На серванте покойный Фред Спрингер слушает шум дождя и глядит затуманенным взором.
– Солидное место – нет, – говорит Гарри. – Во всяком случае, для человека, который бросает колледж, не дослушав нескольких ерундовых курсов, – никогда!
– Ну, Гарри, – говорит мамаша Спрингер, такая спокойная и размягченная, точно она не телевизор смотрела, а выкурила трубку гашиша, – некоторые люди сказали бы, что не таким уж ты был многообещающим, когда Фред взял тебя. Многие его отговаривали.
А там, в деревне, под землей фермер Байер оплакивает свой парк школьных автобусов, ржавеющих под дождем.

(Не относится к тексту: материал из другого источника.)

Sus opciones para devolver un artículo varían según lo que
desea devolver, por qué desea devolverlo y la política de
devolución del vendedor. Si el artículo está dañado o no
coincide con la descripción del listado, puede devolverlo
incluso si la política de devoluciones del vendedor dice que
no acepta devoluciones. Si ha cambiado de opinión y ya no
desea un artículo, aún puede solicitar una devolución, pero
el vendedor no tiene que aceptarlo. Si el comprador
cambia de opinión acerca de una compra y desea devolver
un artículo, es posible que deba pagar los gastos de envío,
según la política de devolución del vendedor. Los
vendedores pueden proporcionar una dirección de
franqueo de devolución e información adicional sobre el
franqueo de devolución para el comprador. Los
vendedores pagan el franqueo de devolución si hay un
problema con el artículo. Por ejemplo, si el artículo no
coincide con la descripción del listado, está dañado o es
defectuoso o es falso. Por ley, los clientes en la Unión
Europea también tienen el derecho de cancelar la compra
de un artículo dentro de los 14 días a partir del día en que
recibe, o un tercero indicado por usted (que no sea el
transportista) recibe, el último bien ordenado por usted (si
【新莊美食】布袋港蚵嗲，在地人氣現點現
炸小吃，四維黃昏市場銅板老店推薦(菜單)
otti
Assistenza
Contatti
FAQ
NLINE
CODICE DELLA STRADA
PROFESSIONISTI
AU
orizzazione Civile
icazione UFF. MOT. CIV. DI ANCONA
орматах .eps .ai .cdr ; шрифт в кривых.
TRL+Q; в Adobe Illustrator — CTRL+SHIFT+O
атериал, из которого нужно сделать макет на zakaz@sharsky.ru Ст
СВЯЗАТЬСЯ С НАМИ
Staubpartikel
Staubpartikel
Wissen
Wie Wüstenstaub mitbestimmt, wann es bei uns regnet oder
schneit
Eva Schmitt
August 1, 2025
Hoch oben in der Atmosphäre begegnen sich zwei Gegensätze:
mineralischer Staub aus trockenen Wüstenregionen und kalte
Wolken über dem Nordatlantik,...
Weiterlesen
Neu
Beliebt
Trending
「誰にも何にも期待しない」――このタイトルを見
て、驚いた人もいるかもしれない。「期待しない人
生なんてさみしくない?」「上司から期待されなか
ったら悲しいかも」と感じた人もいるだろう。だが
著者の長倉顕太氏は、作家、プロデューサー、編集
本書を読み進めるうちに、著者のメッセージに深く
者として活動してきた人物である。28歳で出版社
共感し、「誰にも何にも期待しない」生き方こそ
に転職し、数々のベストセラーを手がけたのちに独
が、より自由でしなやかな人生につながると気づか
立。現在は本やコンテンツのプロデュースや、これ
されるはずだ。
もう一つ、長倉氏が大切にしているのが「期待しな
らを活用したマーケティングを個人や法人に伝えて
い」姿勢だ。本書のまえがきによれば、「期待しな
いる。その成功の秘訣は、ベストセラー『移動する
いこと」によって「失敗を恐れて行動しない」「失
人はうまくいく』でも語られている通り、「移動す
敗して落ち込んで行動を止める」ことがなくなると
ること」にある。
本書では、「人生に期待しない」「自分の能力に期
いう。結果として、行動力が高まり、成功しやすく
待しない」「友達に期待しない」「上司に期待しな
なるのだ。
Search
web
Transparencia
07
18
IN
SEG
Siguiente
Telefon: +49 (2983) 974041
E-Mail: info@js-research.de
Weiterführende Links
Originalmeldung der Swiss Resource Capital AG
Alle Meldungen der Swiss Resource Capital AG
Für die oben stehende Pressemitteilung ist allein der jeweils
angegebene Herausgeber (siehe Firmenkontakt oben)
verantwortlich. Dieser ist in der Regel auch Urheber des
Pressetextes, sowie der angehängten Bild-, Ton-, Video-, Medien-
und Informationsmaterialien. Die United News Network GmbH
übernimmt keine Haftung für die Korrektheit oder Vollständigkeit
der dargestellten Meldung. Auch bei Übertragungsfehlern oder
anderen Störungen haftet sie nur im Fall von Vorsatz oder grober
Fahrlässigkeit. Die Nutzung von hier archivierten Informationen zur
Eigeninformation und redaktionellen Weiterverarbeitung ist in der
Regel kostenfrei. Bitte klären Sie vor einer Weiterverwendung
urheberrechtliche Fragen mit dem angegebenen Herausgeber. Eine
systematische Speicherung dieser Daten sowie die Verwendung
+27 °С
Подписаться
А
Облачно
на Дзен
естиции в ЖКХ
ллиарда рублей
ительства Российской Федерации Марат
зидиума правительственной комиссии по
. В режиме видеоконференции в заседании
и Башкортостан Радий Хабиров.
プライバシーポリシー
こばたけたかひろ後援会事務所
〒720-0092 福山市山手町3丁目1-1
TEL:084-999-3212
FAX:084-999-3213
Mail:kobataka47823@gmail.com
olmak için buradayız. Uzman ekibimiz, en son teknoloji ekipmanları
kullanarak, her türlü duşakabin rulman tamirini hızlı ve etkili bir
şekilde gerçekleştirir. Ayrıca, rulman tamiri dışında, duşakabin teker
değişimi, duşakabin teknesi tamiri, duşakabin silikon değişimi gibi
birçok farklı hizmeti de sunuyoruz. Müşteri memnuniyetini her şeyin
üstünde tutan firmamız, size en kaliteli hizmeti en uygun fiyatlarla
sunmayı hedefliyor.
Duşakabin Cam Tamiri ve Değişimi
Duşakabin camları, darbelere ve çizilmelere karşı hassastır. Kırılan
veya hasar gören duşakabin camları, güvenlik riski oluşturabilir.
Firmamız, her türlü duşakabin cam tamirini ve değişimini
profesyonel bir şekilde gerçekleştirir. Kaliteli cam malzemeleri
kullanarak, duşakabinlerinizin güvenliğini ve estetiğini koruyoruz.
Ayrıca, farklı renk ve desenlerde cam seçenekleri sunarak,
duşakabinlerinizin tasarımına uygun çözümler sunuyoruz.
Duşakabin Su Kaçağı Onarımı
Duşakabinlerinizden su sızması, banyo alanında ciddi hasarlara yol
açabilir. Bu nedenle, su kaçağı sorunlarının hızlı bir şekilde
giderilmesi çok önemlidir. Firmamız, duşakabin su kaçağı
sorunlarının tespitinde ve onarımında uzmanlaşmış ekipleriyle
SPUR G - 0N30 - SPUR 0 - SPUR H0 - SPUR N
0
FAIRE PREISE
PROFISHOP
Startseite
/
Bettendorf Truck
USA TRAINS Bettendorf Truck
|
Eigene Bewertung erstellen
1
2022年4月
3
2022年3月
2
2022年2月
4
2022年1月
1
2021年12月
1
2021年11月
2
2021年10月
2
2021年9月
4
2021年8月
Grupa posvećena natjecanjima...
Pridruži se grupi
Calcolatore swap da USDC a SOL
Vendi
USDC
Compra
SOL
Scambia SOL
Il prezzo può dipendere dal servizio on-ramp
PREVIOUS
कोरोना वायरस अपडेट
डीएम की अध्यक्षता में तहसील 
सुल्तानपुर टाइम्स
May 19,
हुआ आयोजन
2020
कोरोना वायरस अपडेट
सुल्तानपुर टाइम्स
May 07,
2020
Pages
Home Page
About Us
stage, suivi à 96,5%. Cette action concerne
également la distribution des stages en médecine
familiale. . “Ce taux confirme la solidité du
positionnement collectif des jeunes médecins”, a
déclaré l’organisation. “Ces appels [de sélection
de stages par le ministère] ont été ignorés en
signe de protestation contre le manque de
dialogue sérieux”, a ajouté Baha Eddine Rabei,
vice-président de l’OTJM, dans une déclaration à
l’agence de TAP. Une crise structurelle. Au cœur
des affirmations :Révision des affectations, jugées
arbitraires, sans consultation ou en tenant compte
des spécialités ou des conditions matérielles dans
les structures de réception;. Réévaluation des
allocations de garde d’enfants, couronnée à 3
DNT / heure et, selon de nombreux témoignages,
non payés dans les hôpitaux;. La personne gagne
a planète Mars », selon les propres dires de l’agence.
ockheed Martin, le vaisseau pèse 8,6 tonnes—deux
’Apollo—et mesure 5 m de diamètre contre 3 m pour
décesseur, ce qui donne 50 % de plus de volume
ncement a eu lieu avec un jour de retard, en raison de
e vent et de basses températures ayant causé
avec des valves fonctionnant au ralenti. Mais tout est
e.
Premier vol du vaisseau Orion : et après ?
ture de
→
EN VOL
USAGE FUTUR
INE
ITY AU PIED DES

– Мне тогда было сорок лет, и я остался без работы не по своей вине. Я же был линотипистом и сидел за линотипом, пока он существовал.
– Ты занимался тем же, чем занимался твой отец, – говорит ему Дженис, – а именно этого хочет и Нельсон.
– Конечно, конечно, – кричит Гарри, – когда он окончит колледж – пожалуйста! Хотя, по правде говоря, я-то надеялся, что он захочет большего. Но почему такая спешка? И вообще, зачем он вернулся домой? Если бы мне в его возрасте повезло попасть в такой штат, как Колорадо, уж по крайней мере лето я бы там провел.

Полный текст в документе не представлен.